→ Data for this task
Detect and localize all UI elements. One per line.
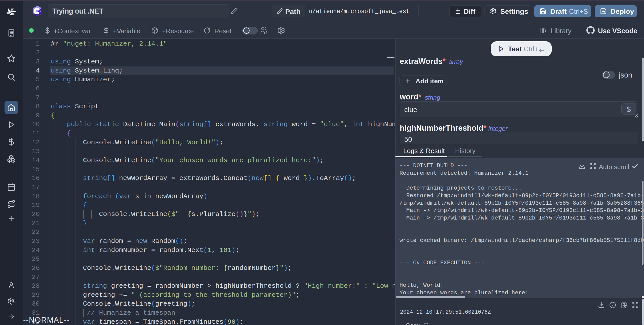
svg-text:#: #: [39, 9, 42, 13]
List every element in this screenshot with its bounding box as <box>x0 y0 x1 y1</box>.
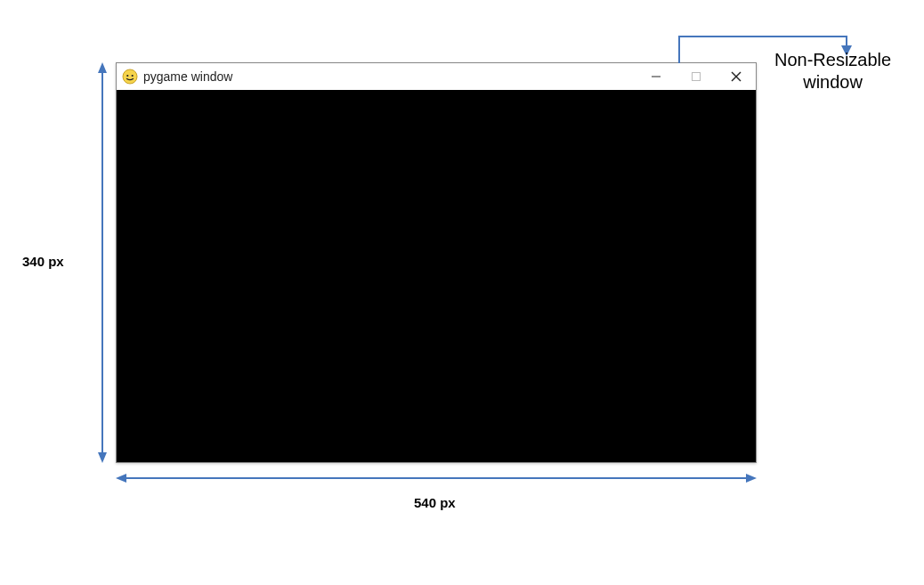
svg-point-1 <box>126 75 128 77</box>
svg-point-0 <box>123 69 137 84</box>
callout-line2: window <box>803 72 863 92</box>
callout-line1: Non-Resizable <box>774 50 891 69</box>
svg-marker-11 <box>116 474 126 483</box>
minimize-button[interactable] <box>636 63 676 90</box>
svg-marker-12 <box>746 474 757 483</box>
svg-marker-8 <box>98 62 107 73</box>
window-title: pygame window <box>143 69 232 84</box>
width-dimension-arrow <box>116 467 757 490</box>
svg-marker-9 <box>98 452 107 463</box>
height-dimension-arrow <box>91 62 114 463</box>
canvas-area <box>117 90 756 462</box>
width-label: 540 px <box>414 495 456 510</box>
height-label: 340 px <box>22 254 64 269</box>
pygame-window: pygame window <box>116 62 757 463</box>
pygame-icon <box>122 69 138 85</box>
callout-label: Non-Resizable window <box>774 49 891 93</box>
titlebar: pygame window <box>117 63 756 90</box>
svg-point-2 <box>132 75 134 77</box>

→ Work instructions
Each line above should be output exactly, apart from the pictures.

→ Exercise solution
Detect and localize all UI elements. One per line.
svg-text:#: #: [39, 9, 42, 13]
List every element in this screenshot with its bounding box as <box>x0 y0 x1 y1</box>.
svg-point-1 <box>126 75 128 77</box>
svg-point-0 <box>123 69 137 84</box>
callout-line2: window <box>803 72 863 92</box>
callout-line1: Non-Resizable <box>774 50 891 69</box>
svg-marker-11 <box>116 474 126 483</box>
minimize-button[interactable] <box>636 63 676 90</box>
svg-marker-12 <box>746 474 757 483</box>
svg-marker-8 <box>98 62 107 73</box>
window-title: pygame window <box>143 69 232 84</box>
width-dimension-arrow <box>116 467 757 490</box>
svg-marker-9 <box>98 452 107 463</box>
height-dimension-arrow <box>91 62 114 463</box>
canvas-area <box>117 90 756 462</box>
width-label: 540 px <box>414 495 456 510</box>
height-label: 340 px <box>22 254 64 269</box>
pygame-window: pygame window <box>116 62 757 463</box>
pygame-icon <box>122 69 138 85</box>
callout-label: Non-Resizable window <box>774 49 891 93</box>
titlebar: pygame window <box>117 63 756 90</box>
svg-point-2 <box>132 75 134 77</box>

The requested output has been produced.